Paper Noising and Denoising Natural Language: Diverse Back Translation for Grammar Correction

Introduction This research proposes a solution for data sparsity (noisy and clean pairs) in grammar correction in the NLP domain. The lack of enough noisy and clear pairs is a bottleneck in developing machine translation models. by noising is means they add some grammatical error to sentences and then denoising (refine) it using a language model.

Main Problem There is a need to provide a large corpus of parallel noisy and clean in the field of grammar correction. This article suggests alleviating this problem by generating synthetic noisy data from clean one. To generate data, they proposed a method inspired by back translation from machine translation.

Illustrative Example Clean version: "Day after day, I get up at 8 o'clock" synthesized noisy version: "I got up at 8 o'clock day after day."

Input Noisy sentence (having grammatical mistakes)

Output Clean and grammatically correct sentence

Motivation The authors were motivated by the need to overcome the data sparsity issue in grammar correction. Grammar correction systems often require a large corpus of parallel noisy and clean sentence pairs, which are hard to come by. The motivation was to generate synthetic noisy sentences from clean ones, which would allow training neural models for grammar correction without the need for extensive manually curated data.

Related works and their gaps The paper addresses gaps related to the lack of realistic, diverse error types in previous methods for synthesizing noisy data. (Brockett et al., 2006; Felice, 2016). Previous approaches often generated unrealistic noise or were limited to local context windows. (Linzen et al., 2016- Sennrich et al., 2015) The authors aim to generate more realistic, diverse noisy sentences through neural sequence transduction and back-translation techniques.

Contribution of this paper The paper’s main contributions include: Proposing a neural sequence transduction model for generating synthetic noisy data for grammar correction. Introducing several beam search noising procedures to produce diverse and realistic noisy sentences. Demonstrating that the synthesized data improves grammar correction performance, nearly matching the performance of models trained on large parallel corpora of real noisy data.

Proposed methods Not included

Experiments The model is evaluated on the CoNLL 2013 and 2014 datasets for grammar correction and the JFLEG test set, which evaluates fluency in grammar correction.

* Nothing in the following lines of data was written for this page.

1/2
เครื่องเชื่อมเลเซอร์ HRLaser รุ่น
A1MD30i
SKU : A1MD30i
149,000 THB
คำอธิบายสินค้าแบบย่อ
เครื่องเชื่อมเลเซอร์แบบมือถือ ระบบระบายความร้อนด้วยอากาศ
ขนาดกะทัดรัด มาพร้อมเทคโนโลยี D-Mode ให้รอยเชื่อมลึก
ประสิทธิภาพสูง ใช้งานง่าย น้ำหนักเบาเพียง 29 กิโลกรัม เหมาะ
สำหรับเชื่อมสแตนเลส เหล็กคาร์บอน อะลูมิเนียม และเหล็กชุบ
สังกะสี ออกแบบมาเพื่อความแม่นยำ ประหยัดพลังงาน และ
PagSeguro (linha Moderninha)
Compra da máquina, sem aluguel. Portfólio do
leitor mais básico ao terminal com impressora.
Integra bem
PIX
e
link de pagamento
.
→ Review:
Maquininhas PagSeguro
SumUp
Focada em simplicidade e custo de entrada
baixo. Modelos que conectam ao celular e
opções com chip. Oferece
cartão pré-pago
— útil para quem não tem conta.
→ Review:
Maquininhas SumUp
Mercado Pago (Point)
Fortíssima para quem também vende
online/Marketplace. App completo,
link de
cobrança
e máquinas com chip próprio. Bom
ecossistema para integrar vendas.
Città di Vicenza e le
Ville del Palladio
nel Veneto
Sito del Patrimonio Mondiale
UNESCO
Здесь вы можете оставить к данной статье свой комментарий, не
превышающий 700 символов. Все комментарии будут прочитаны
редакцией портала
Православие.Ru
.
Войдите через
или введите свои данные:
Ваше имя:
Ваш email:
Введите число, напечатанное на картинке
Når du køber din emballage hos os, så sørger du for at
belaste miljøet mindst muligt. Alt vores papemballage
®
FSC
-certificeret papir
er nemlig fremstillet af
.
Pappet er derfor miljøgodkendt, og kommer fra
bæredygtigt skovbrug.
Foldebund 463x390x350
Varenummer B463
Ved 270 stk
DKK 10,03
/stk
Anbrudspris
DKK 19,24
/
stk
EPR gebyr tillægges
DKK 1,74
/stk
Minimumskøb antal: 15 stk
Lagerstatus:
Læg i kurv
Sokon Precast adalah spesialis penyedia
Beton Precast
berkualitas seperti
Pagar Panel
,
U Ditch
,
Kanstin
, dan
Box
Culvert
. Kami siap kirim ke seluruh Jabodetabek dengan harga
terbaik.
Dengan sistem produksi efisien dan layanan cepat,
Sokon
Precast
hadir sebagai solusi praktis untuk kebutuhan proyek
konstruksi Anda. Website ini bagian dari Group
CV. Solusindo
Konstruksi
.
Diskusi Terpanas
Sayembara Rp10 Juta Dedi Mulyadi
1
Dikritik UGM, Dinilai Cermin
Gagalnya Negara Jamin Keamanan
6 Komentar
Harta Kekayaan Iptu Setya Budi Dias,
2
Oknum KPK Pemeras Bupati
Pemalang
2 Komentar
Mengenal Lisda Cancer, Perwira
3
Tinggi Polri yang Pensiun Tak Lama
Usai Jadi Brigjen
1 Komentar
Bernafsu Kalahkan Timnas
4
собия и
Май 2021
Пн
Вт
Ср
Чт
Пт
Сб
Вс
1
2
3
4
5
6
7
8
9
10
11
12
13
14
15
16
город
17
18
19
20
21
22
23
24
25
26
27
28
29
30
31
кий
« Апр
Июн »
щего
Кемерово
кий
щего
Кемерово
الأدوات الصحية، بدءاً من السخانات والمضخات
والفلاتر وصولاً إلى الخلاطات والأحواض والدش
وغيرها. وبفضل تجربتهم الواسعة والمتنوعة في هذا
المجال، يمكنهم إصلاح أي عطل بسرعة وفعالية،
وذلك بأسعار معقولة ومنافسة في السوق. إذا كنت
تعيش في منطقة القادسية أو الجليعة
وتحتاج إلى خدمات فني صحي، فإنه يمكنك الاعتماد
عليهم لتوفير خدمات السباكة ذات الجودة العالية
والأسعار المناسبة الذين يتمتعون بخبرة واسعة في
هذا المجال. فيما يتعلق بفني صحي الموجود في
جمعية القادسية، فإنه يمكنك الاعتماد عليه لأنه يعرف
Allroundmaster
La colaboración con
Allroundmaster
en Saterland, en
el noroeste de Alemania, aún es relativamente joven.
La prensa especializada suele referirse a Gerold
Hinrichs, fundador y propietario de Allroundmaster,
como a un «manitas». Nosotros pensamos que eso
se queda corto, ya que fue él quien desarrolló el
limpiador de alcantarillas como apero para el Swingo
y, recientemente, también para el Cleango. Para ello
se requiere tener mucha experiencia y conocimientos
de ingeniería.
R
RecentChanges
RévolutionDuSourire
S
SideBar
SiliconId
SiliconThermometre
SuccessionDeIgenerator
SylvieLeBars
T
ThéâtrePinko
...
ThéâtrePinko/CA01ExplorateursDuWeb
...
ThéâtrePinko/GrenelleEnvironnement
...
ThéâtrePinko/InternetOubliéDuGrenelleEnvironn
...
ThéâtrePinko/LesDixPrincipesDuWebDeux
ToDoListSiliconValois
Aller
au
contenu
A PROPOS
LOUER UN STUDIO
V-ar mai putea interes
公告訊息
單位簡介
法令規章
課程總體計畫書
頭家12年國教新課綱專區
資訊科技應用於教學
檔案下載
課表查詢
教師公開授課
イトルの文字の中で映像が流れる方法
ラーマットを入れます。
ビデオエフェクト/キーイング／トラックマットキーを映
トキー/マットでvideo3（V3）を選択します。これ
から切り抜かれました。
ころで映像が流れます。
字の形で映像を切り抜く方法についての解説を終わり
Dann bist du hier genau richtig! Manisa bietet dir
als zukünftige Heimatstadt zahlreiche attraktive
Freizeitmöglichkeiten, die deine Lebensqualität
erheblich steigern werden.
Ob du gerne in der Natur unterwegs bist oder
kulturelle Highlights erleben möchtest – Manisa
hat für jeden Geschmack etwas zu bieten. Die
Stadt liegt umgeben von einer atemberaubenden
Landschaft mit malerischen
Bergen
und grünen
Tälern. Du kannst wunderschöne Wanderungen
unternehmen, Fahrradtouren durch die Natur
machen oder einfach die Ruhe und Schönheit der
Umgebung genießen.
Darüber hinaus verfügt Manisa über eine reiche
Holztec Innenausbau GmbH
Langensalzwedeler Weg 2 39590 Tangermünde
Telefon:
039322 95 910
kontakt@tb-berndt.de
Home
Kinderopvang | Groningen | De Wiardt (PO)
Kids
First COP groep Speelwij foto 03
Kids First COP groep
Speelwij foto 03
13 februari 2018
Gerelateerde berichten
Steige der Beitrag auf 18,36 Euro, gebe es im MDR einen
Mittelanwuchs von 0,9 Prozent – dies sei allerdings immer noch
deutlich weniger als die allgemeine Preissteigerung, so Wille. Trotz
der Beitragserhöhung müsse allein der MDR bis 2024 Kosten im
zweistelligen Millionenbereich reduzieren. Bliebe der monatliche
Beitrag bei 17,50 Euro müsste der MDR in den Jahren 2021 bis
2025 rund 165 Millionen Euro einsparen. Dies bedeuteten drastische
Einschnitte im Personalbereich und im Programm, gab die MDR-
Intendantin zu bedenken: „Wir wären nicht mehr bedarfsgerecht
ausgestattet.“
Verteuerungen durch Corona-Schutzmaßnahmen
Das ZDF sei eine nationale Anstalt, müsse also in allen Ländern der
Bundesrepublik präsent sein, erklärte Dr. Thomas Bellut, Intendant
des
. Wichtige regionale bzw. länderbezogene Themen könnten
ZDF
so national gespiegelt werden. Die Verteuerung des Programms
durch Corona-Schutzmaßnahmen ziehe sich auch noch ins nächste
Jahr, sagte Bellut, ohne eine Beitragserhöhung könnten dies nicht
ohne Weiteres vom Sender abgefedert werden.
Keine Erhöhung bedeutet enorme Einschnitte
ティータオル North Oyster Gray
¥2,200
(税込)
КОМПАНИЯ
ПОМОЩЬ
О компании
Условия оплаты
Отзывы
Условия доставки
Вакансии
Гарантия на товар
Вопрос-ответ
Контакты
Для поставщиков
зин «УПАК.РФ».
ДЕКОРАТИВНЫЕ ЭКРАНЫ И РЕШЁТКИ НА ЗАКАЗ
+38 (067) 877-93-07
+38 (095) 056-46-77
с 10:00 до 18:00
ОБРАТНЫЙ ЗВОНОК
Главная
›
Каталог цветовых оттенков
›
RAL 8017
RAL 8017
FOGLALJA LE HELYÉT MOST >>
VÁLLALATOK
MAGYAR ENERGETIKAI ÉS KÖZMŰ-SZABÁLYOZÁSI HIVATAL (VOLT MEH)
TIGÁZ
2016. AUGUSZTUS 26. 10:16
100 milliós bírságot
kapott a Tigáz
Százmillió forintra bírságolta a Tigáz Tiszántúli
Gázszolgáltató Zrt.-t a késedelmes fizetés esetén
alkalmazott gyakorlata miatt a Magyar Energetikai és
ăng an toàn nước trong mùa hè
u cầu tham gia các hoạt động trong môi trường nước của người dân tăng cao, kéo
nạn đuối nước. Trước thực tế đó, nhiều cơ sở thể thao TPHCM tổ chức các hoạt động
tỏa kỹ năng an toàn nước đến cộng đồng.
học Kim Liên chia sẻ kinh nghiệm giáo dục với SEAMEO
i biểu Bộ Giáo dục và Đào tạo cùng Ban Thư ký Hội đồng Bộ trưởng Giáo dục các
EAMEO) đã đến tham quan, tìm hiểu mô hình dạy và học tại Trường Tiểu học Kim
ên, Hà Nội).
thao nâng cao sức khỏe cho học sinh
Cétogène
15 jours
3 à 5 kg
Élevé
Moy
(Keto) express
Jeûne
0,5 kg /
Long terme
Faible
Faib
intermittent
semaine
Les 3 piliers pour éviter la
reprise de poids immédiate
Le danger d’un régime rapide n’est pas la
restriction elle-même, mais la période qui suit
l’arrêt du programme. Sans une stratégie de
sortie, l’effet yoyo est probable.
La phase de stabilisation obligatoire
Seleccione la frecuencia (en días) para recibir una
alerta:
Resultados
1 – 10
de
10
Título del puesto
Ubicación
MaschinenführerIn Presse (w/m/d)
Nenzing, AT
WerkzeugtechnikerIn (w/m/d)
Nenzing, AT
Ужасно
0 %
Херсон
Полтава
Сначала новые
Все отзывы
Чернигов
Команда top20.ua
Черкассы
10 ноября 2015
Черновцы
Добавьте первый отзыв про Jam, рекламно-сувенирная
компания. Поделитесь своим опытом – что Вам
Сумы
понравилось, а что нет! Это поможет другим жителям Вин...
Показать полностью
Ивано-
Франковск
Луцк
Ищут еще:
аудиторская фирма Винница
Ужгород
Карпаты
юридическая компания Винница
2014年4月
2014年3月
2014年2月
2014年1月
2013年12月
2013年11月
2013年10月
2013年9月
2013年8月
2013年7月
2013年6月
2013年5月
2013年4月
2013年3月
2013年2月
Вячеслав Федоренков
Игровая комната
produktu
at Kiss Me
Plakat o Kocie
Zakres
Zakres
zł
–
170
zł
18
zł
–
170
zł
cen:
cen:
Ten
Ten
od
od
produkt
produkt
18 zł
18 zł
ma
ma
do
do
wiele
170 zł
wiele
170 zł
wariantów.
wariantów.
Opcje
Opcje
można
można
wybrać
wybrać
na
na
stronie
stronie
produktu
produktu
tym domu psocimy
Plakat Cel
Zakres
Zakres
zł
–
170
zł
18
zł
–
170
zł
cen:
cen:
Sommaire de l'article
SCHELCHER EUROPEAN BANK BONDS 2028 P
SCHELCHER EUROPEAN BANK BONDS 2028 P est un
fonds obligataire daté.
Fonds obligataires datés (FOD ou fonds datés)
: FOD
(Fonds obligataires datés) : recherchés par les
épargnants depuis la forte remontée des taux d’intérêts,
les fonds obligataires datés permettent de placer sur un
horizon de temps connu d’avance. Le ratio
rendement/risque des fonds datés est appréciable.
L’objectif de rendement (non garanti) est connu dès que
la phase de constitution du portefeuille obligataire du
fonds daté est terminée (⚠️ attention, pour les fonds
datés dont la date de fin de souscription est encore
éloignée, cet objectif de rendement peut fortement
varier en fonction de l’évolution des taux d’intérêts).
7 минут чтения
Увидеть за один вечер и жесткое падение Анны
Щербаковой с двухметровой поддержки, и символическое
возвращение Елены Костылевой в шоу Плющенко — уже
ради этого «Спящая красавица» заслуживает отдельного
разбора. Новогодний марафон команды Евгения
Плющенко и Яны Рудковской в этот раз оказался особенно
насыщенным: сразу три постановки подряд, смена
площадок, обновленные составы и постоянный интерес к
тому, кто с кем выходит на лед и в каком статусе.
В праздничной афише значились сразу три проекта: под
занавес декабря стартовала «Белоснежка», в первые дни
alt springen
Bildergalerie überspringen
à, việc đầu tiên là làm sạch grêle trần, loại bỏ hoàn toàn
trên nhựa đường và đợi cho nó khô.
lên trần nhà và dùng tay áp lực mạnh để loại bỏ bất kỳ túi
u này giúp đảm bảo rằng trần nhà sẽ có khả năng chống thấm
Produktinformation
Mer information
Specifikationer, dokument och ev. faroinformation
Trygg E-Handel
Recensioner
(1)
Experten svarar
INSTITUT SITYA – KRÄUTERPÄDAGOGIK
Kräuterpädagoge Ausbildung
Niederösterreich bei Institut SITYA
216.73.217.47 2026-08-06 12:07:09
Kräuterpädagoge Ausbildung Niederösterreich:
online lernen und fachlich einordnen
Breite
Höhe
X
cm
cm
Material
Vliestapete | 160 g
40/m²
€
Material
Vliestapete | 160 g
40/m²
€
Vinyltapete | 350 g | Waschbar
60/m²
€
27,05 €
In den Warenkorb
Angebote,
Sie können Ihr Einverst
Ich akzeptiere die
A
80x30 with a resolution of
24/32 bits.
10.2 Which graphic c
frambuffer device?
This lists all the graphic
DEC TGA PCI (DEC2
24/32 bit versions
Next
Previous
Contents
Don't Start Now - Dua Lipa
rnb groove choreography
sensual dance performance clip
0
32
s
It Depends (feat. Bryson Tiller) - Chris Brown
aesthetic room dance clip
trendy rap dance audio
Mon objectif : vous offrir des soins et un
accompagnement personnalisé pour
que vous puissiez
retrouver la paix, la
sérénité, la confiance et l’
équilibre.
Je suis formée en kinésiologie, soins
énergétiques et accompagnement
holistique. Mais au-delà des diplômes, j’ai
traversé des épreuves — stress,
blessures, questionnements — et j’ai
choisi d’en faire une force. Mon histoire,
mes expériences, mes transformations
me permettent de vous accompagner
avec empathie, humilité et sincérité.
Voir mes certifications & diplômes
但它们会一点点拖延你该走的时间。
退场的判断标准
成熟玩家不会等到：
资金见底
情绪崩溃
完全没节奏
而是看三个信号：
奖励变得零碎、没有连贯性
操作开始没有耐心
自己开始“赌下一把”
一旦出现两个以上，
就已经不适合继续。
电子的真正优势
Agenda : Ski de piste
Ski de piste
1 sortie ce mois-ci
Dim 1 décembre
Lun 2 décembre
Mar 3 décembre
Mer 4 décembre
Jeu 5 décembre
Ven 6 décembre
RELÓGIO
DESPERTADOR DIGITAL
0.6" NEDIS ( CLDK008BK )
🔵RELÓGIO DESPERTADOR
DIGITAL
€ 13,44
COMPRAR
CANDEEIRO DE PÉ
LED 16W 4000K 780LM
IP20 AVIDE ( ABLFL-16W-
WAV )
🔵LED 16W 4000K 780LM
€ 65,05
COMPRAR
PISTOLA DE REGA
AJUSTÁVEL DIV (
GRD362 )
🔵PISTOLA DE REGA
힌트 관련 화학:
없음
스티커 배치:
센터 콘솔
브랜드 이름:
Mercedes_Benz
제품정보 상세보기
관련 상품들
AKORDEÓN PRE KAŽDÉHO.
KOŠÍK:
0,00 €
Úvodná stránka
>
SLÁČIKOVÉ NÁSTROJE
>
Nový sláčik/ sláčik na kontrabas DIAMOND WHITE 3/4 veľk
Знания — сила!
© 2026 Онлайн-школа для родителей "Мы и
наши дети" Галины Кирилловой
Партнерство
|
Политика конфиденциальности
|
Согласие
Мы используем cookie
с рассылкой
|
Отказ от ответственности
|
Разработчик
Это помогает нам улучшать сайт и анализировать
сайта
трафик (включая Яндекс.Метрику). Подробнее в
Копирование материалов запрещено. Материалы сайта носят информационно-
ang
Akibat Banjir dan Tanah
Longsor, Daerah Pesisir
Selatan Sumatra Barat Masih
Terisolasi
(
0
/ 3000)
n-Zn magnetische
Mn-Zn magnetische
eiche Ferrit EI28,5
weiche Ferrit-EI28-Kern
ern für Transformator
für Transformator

Implementation Not mentioned

Gaps this work I believe based on the limited training dataset the synthesized noisy data may not capture all real-world grammatical errors. Therefore the model does not present good performance in various domains.

hosseinfani commented 1 week ago

@Sepideh-Ahmadian I had an idea of fixing the grammatical or any type of errors in a sentence using backtranslations in an unsupervised way. this is the same idea, right?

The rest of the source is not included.